HVAC repair technicians are properly qualified to take care of anything that relates to installing, maintaining or repairing your heating, air conditioning and refrigeration systems. Our professionals have gone through rigorous training and certification and all our technicians and equipment installers are NATE-certified, which involves demanding testing and indicates a solid understanding of the industry.
Natural gas furnaces operate similarly to the above, using a pilot light to ignite the burners and heat up the air. Also similar to propane gas, your average repair costs for a natural gas furnace will range anywhere from $125 for small repairs to $1,200 if you have to replace the entire heat exchanger. The difference between both options is not necessarily the actual furnace, but the type of gas used to burn through it and heat your home. As a result, the repair costs tend to be close to identical.

Here at Brothers Plumbing, Heating, and Electric, we have a Home Care Club that provides members with many benefits.

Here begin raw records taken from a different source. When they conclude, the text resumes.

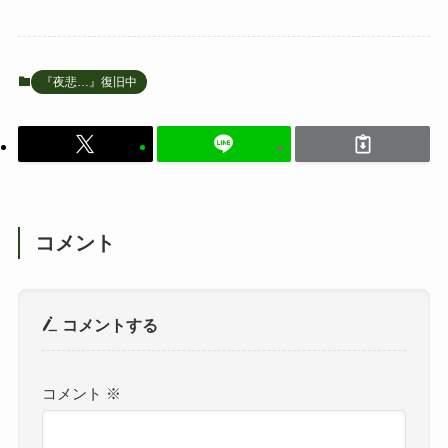
『夜悲…』復旧中
コメント
コメントする
コメント
※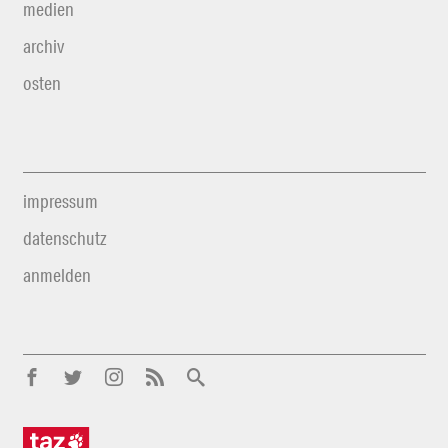
medien
archiv
osten
impressum
datenschutz
anmelden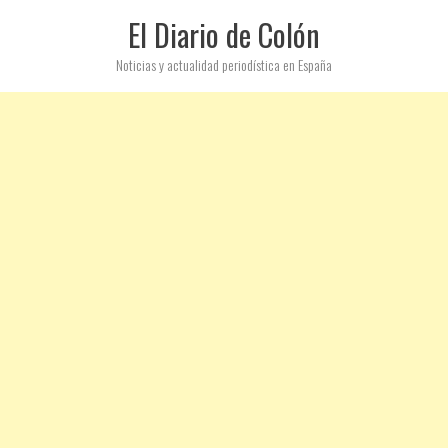
El Diario de Colón
Noticias y actualidad periodística en España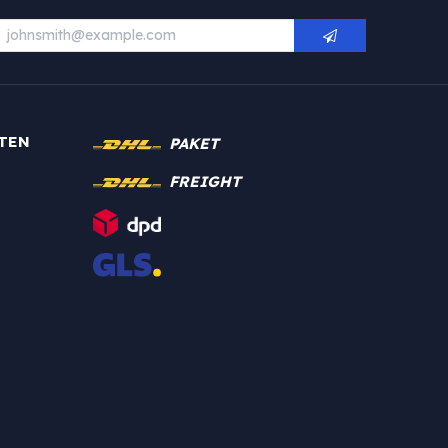
TEN
PAKET
FREIGHT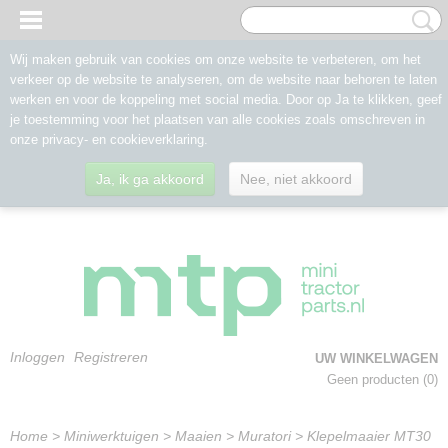
Wij maken gebruik van cookies om onze website te verbeteren, om het
verkeer op de website te analyseren, om de website naar behoren te laten
werken en voor de koppeling met social media. Door op Ja te klikken, geef
je toestemming voor het plaatsen van alle cookies zoals omschreven in
onze privacy- en cookieverklaring.
Ja, ik ga akkoord
Nee, niet akkoord
Inloggen
Registreren
UW WINKELWAGEN
Geen producten
(0)
Home
>
Miniwerktuigen
>
Maaien
>
Muratori
>
Klepelmaaier MT30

These benefits include: 2 year warranty on all work (drain work is excluded), transferable club membership, no “show up” fees, priority service, 10% discount on repairs, quarterly newsletters, carefree scheduling (we will contact you and remind you when you need service), 2 free furnace/air conditioner filter changes, exclusive coupons, quarterly drawings, 4 on-going safety checks, and a 100% satisfaction guarantee. So if you’d like to join our Home Care Club, then give us a call or click here today.

If your air conditioning is blowing warm air—or not working at all—it's time to call in the experts. After all, we're not just talking about an uncomfortable afternoon on a hot day: we're talking about your happiness at home, and a problem that may cause extensive damage to your system if not addressed quickly. That's why it's smart to catch problems early before they become expensive to address.

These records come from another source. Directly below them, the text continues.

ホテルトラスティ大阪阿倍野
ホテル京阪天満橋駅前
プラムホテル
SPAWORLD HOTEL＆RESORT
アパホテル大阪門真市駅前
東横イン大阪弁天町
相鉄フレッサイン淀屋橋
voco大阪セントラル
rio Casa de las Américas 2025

Since the 1980s, manufacturers of HVAC equipment have been making an effort to make the systems they manufacture more efficient. This was originally driven by rising energy costs, and has more recently been driven by increased awareness of environmental issues. Additionally, improvements to the HVAC system efficiency can also help increase occupant health and productivity.[24] In the US, the EPA has imposed tighter restrictions over the years. There are several methods for making HVAC systems more efficient.
Turn off the gas supply valve, typically located by your gas meter on the gas inlet pipe. Turn off the gas by rotating the valve one quarter turn with an adjustable wrench. When the gas is off,  the valve’s oblong stem points perpendicular to the inlet pipe. Then call your gas utility or the fire department from a remote location. Do not return to your home until you know it is safe.

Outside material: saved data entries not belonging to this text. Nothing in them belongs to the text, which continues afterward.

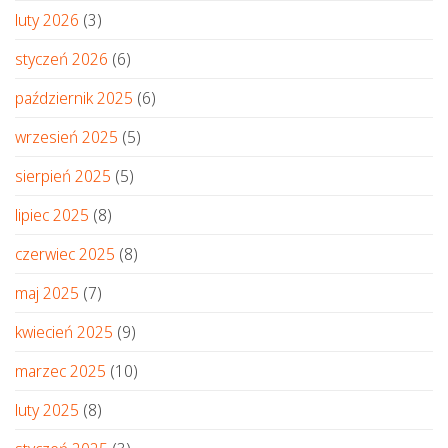
luty 2026
(3)
styczeń 2026
(6)
październik 2025
(6)
wrzesień 2025
(5)
sierpień 2025
(5)
lipiec 2025
(8)
czerwiec 2025
(8)
maj 2025
(7)
kwiecień 2025
(9)
marzec 2025
(10)
luty 2025
(8)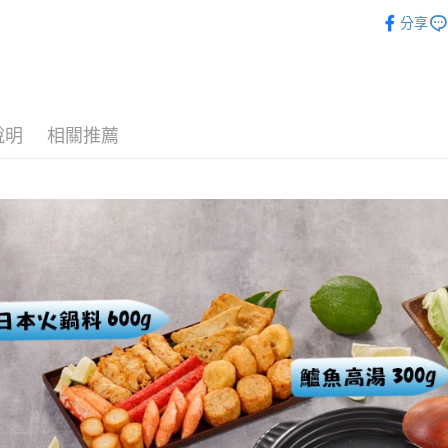
美食小吃/
全盈+PAY
分享
美食小吃/
大哥付你
相關說明
【大哥付
AFTEE先
1.本服務
2.付款方
相關說明
說明
相關推薦
流程，驗
【關於「A
ATM付款
完成交易
AFTEE
3.實際核
便利好安
4.訂單成
１．簡單
消。如遇
２．便利
運送方式
無法說明
３．安心
【繳款方
華得水產-冷
1.分期款
【「AFT
醒簡訊。
每筆NT$1
１．於結帳
2.透過簡
付」結帳
帳／街口支
華得水產-
２．訂單
３．收到繳
每筆NT$1
【注意事
／ATM／
1.本服務
※ 請注意
華得水產-
用戶於交
絡購買商品
款買賣價
先享後付
免運費
2.基於同
※ 交易是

In 1758, Benjamin Franklin and John Hadley, a chemistry professor at Cambridge University, conducted an experiment to explore the principle of evaporation as a means to rapidly cool an object. Franklin and Hadley confirmed that evaporation of highly volatile liquids (such as alcohol and ether) could be used to drive down the temperature of an object past the freezing point of water. They conducted their experiment with the bulb of a mercury thermometer as their object and with a bellows used to speed up the evaporation. They lowered the temperature of the thermometer bulb down to −14 °C (7 °F) while the ambient temperature was 18 °C (64 °F). Franklin noted that, soon after they passed the freezing point of water 0 °C (32 °F), a thin film of ice formed on the surface of the thermometer's bulb and that the ice mass was about 6 mm (1⁄4 in) thick when they stopped the experiment upon reaching −14 °C (7 °F). Franklin concluded: "From this experiment one may see the possibility of freezing a man to death on a warm summer's day."[9]